Dr. Nusbaum has been interested in how the thyroid affects aging for many years. Did you know that all hormones interact with each other? Changes in one hormone invariably affect the activity and behavior of other hormones. For instance, testosterone is converted in fatty tissue to estrogen by an enzyme called aromatase, and the administration of testosterone may increase estrogen levels as well when needed. In addition, the symptoms of different hormone deficiencies overlap. Fatigue, for instance, may be a manifestation of deficiency of estrogen, testosterone, thyroid hormone, or cortisol, or of several of them at the same time.
Thyroid hormone status should be assessed in all patients undergoing consideration for hormone replacement therapy. Thyroid hormone activity impacts both the production and the activity of sex hormones. Hypothyroidism may suppress menstruation, and cause many of the symptoms of menopause: fatigue, weight gain, depression, memory loss, hair loss, dry skin. A woman may appear to be entering menopause when in fact she has a thyroid disorder, and correction of her thyroid would restore her menses and may eliminate the other symptoms.
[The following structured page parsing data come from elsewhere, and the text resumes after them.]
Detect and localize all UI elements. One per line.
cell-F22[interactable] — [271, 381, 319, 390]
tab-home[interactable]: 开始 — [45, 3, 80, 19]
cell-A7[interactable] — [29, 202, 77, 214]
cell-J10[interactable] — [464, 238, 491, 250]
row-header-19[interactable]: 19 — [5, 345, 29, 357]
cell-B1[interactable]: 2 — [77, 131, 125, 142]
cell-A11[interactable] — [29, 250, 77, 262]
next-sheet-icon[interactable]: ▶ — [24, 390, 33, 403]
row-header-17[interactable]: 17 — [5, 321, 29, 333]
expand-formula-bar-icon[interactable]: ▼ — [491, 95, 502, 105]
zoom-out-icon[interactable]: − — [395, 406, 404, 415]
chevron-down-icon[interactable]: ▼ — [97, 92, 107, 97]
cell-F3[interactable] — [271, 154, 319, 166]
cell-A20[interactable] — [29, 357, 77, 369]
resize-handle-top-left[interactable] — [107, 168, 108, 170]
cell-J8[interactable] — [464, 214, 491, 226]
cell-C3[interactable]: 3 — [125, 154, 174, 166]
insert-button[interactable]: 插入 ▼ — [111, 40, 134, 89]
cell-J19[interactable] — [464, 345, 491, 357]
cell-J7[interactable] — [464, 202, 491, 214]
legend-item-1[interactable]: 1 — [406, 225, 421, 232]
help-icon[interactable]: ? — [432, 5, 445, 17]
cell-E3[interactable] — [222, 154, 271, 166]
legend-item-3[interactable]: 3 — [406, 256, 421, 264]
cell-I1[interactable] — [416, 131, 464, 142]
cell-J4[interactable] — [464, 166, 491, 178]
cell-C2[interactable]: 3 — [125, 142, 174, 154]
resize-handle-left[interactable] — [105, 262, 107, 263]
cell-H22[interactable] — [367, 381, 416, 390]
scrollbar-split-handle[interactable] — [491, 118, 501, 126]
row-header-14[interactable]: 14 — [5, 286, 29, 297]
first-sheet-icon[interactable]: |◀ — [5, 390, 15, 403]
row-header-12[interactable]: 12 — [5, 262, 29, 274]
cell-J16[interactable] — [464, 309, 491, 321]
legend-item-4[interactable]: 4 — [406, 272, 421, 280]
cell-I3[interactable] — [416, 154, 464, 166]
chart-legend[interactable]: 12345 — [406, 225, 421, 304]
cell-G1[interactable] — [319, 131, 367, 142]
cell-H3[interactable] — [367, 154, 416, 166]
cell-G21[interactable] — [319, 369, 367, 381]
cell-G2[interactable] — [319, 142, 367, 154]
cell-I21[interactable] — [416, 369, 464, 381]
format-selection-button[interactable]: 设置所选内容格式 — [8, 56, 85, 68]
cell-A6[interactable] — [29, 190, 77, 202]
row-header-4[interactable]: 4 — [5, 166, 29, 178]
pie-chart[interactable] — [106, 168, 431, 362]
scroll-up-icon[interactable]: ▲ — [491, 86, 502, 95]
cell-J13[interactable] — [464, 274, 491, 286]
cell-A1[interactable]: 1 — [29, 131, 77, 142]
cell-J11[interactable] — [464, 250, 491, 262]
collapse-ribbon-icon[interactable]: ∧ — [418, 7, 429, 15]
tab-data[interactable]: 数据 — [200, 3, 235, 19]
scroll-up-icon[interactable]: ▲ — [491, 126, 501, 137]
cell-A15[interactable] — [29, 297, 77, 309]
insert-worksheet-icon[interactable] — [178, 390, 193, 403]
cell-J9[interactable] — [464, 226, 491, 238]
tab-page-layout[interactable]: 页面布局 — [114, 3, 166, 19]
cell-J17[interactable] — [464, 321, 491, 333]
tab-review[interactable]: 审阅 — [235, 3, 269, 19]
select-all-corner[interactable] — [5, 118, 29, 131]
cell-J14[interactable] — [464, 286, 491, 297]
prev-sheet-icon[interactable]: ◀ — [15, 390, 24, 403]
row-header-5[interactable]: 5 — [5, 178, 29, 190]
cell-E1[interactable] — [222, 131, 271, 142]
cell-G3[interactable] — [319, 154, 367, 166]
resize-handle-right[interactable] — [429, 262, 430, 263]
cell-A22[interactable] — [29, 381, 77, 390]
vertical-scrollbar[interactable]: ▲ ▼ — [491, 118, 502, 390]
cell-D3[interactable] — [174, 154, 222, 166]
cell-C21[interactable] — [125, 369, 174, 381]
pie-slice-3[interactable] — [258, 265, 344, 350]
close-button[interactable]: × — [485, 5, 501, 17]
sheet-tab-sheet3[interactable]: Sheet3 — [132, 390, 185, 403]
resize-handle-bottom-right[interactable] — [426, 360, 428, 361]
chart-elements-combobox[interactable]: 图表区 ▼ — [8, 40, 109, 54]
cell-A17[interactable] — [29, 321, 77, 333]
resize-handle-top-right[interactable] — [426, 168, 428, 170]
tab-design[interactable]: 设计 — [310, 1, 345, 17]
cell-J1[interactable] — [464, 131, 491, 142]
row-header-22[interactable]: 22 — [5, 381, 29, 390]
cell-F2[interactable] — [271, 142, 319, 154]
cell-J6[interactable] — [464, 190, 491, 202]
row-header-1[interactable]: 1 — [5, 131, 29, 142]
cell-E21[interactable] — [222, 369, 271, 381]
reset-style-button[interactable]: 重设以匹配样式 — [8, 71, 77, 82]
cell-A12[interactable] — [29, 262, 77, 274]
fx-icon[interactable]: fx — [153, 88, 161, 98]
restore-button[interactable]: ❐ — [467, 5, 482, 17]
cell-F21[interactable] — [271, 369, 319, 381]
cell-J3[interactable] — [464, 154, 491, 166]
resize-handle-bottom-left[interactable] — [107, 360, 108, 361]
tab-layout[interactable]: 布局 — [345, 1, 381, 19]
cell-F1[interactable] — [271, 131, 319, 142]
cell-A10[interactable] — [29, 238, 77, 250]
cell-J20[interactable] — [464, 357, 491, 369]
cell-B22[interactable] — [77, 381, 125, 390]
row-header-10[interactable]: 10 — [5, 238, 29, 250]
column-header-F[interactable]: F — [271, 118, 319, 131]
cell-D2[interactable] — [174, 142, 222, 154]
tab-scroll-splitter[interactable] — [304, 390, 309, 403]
Hypothyroidism is very common in women, affecting over 10%. It is generally an autoimmune disorder, meaning an attack by the body’s immune system against itself, and anti-thyroid antibodies can be measured. It occurs less frequently in men. Thyroid insufficiency may raise blood pressure and cholesterol, increasing the risk of cardiac disease.
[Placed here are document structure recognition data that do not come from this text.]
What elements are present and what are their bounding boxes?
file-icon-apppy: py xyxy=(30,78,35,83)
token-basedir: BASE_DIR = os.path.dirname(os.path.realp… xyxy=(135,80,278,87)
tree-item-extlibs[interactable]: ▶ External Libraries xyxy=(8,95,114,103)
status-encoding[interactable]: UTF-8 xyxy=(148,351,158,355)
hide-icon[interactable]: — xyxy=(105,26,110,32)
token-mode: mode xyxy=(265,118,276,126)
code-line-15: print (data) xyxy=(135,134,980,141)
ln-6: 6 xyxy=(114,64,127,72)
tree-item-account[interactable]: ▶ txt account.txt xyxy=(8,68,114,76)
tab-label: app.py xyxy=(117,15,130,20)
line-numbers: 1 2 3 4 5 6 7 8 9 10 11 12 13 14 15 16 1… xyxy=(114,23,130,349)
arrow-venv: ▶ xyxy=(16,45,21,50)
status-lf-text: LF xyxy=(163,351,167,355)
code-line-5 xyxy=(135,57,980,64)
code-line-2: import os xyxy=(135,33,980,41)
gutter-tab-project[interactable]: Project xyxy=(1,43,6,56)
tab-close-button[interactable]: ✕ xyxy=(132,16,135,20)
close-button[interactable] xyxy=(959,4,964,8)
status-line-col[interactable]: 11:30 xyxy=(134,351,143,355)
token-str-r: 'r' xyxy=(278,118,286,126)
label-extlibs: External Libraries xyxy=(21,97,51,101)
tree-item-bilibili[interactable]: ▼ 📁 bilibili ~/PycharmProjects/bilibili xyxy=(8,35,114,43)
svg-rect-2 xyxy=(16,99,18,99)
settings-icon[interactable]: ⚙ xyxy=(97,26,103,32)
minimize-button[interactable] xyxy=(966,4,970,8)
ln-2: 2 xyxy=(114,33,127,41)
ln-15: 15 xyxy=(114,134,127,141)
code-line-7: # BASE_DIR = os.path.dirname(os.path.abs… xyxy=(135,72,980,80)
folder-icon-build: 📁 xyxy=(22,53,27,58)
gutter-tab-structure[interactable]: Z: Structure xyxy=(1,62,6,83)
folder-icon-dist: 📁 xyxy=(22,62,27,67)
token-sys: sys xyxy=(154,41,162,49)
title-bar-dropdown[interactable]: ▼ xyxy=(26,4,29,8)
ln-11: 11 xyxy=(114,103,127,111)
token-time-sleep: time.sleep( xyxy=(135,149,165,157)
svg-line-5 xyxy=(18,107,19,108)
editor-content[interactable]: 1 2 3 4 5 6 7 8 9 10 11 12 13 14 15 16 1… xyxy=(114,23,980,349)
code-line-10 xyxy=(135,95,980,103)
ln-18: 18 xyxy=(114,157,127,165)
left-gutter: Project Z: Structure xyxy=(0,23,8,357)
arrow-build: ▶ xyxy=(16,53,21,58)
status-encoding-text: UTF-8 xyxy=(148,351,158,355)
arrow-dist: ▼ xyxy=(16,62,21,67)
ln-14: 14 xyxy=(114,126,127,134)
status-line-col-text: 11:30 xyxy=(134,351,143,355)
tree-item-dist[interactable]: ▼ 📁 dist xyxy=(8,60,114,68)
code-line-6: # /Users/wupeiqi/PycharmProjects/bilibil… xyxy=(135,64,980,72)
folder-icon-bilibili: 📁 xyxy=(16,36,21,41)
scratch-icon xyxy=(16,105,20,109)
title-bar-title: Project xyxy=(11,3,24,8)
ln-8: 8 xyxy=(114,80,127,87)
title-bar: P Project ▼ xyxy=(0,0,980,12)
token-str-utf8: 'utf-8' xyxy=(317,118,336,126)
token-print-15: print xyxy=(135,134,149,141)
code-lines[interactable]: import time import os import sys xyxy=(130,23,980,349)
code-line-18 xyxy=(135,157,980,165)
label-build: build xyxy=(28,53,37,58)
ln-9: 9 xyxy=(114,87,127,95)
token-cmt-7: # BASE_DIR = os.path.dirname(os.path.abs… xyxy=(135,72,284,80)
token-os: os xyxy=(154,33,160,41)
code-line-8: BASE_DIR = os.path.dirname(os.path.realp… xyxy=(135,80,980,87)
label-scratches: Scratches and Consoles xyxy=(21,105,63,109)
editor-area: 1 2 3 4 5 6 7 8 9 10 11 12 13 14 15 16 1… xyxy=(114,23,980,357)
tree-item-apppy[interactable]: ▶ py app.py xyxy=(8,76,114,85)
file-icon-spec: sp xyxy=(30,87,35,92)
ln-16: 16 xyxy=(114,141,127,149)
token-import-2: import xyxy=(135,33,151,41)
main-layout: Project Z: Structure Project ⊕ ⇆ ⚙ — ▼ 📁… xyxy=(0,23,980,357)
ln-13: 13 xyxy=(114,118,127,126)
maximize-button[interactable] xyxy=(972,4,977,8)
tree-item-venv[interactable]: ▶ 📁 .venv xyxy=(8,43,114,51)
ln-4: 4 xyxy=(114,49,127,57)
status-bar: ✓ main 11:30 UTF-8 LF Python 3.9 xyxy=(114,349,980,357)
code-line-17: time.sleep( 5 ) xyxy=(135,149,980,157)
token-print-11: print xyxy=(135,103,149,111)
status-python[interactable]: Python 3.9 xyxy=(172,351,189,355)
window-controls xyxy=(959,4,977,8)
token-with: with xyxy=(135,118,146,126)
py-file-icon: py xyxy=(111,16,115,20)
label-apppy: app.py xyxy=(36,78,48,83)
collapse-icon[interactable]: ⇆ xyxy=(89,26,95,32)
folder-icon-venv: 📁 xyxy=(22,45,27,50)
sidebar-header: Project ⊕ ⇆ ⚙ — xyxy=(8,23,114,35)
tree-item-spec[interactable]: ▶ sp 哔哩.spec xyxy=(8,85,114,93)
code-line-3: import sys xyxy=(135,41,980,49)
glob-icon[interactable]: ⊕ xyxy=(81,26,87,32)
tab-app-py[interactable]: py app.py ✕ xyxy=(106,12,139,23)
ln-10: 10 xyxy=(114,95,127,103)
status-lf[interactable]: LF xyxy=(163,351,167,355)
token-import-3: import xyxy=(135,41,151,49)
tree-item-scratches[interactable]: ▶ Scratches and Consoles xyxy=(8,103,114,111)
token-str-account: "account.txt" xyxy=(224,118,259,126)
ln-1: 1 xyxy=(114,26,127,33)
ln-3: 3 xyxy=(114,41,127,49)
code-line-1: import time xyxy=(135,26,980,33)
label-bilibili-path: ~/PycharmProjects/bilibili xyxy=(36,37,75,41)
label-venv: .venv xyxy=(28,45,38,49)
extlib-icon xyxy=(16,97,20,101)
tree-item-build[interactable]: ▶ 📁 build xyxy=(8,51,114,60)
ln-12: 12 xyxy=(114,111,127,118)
Treatment generally involves administration of thyroid hormone in doses to normalize the TSH (Thyroid Stimulating Hormone) level. Symptoms start to improve in less than a week. The most economical and popular replacement treatment is oral Synthroid or its generic equivalent. Animal-derived formulations containing both T3 and T4, called Armour thyroid or Naturthroid are also available. Most commercial preparations contain only T4, which some individuals do not easily convert to T3, which is the more active form of thyroid hormone. Thyroid-related depression should be addressed with T3 augmentation if indicated.